In December 2015, Edmundsson won the TV3+ "Best Goal of the Year award", beating notable players such as Neymar and Lionel Messi.

Arminia Bielefeld
In May 2018, it was announced Edmundsson would join 2. Bundesliga side Arminia Bielefeld from Odense BK for the 2018–19 season having agreed a contract until summer 2020. On 6 August 2018, Edmundsson became the first Faroese goalscorer in German professional football when he scored in his debut against FC Heidenheim.

On 26 September 2020, Edmundsson made his debut in the Bundesliga against 1. FC Köln.

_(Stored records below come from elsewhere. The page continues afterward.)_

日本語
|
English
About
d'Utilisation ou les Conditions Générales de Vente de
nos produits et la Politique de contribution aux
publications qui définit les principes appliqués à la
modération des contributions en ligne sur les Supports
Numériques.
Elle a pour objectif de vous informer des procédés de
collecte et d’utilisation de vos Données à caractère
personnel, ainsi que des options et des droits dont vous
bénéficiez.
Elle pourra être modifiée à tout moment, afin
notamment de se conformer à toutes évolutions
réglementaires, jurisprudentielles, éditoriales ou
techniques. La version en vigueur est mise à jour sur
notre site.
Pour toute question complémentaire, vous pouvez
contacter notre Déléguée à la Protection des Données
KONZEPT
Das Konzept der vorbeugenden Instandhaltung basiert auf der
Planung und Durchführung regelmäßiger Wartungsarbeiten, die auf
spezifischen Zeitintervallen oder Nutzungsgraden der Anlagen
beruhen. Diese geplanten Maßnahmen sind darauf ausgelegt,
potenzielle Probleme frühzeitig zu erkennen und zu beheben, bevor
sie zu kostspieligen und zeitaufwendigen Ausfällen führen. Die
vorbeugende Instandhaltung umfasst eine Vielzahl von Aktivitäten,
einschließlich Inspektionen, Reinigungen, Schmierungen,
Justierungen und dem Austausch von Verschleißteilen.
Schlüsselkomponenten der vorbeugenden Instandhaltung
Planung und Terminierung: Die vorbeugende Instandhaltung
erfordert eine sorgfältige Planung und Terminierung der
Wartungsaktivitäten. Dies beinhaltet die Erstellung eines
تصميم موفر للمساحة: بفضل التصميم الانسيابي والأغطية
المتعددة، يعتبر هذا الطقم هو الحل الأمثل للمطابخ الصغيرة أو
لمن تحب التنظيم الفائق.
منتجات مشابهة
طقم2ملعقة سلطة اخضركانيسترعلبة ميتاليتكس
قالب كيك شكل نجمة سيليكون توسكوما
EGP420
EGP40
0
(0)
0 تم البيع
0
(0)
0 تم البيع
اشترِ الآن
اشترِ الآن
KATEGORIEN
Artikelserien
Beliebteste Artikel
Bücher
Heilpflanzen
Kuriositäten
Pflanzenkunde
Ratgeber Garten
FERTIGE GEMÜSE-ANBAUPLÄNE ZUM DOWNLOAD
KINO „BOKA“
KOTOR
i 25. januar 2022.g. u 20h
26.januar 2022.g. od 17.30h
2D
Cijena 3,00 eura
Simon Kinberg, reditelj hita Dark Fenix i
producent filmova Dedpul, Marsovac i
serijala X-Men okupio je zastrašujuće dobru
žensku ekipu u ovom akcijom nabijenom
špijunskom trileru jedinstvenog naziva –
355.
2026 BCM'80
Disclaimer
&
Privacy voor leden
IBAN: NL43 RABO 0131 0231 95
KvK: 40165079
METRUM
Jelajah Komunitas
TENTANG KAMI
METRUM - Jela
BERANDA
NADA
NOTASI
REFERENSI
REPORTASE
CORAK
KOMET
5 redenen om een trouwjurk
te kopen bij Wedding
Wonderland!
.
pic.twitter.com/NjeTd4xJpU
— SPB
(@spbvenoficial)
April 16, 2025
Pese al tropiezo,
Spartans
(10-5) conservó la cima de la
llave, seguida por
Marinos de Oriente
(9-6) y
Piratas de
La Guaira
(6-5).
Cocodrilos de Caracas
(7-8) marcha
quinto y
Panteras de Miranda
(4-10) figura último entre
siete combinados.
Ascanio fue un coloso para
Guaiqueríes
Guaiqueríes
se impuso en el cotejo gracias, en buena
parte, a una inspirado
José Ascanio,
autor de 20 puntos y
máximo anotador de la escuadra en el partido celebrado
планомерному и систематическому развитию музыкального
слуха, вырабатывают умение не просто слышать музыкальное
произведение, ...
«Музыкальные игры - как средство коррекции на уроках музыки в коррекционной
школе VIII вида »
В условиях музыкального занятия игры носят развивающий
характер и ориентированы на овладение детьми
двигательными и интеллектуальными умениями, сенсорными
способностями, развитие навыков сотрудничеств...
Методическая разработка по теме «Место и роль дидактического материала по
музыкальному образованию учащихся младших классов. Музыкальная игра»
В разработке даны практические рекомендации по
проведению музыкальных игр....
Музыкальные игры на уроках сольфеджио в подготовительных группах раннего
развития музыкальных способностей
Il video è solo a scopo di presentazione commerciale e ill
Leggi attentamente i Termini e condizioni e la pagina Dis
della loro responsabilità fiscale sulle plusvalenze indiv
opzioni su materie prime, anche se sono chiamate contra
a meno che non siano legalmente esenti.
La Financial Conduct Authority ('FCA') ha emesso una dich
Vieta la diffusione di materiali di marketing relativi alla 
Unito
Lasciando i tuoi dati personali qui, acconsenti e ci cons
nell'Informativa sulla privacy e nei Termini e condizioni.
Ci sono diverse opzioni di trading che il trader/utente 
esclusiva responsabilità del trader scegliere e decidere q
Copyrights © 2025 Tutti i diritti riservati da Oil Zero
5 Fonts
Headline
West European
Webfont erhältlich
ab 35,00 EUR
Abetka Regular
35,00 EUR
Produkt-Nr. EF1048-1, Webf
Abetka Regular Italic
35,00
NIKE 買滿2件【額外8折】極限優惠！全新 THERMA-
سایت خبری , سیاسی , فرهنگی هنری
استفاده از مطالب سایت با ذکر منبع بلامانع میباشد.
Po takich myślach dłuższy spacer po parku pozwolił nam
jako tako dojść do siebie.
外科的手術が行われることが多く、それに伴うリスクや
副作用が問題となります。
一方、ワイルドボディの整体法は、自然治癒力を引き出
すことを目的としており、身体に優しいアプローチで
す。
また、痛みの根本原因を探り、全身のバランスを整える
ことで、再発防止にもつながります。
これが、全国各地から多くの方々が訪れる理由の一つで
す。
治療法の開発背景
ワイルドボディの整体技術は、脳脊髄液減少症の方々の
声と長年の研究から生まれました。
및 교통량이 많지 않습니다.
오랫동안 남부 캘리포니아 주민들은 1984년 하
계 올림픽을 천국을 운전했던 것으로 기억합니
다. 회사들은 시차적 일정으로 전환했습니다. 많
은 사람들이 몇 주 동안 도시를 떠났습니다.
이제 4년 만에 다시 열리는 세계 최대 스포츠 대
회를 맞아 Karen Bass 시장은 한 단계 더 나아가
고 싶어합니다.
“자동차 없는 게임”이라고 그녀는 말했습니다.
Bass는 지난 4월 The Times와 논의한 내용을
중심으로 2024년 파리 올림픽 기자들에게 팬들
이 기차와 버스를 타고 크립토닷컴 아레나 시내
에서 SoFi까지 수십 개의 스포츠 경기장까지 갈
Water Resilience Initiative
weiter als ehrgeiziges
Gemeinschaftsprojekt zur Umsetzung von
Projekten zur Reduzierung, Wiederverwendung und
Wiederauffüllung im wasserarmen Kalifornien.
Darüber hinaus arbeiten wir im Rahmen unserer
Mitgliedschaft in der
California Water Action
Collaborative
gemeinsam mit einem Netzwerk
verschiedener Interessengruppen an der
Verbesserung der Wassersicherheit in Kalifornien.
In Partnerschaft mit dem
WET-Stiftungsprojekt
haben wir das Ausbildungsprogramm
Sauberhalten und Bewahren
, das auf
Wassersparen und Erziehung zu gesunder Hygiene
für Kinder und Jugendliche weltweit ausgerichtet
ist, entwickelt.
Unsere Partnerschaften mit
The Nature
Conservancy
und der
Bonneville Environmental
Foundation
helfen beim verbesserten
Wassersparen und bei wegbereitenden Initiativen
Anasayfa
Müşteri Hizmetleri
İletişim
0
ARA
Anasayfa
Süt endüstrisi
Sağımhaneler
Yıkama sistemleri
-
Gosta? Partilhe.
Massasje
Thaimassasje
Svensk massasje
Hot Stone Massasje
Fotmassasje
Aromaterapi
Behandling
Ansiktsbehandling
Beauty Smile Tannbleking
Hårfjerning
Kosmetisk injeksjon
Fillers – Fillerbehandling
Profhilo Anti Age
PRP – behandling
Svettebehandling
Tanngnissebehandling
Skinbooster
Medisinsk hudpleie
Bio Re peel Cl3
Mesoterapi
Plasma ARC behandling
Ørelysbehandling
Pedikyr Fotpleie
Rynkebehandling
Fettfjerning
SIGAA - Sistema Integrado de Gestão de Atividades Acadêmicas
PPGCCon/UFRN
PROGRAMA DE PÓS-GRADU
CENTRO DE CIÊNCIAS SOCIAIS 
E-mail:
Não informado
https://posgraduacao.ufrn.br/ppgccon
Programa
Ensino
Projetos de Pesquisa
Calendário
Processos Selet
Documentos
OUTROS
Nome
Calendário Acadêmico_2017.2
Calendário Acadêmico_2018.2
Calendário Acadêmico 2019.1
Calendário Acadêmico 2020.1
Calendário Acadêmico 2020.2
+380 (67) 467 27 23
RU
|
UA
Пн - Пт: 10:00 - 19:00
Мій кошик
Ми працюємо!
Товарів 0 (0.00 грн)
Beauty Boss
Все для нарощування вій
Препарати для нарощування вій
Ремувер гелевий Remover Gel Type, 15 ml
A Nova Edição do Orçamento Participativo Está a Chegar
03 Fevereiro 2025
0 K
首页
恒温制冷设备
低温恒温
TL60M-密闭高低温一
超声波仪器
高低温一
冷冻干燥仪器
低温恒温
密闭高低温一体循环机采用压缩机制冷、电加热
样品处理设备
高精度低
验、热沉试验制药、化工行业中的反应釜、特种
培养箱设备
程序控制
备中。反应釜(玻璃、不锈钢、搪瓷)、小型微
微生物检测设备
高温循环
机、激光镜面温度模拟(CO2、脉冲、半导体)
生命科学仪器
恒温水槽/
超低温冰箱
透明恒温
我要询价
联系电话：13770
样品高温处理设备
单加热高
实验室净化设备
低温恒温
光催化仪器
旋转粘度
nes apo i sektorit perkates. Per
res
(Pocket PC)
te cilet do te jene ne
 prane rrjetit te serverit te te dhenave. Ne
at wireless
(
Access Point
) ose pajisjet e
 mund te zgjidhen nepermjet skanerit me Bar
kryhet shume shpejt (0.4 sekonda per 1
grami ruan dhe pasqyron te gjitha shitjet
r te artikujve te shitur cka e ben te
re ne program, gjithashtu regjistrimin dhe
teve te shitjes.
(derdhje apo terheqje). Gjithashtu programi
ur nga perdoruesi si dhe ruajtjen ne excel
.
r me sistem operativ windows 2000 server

Having come from the bench for Sergio Córdova in the second half, he scored the winning goal, becoming the first Faroese to ever play and score in the Bundesliga.

On 30 June 2021, Edmundsson was released by Arminia Bielefeld after reaching the end of his contract.

Beveren
On 26 June 2021, he joined Belgian side Beveren.

International career
Edmundsson was capped at under-19, under-21, during which he scored a memorable goal in a shock 1–0 win over Russia, and full international level while playing in his homeland, making his debut against France in August 2009. He scored his first senior goal in the 2–1 defeat to Estonia on 11 August 2010, this was the first goal of the UEFA Euro 2012 qualifying.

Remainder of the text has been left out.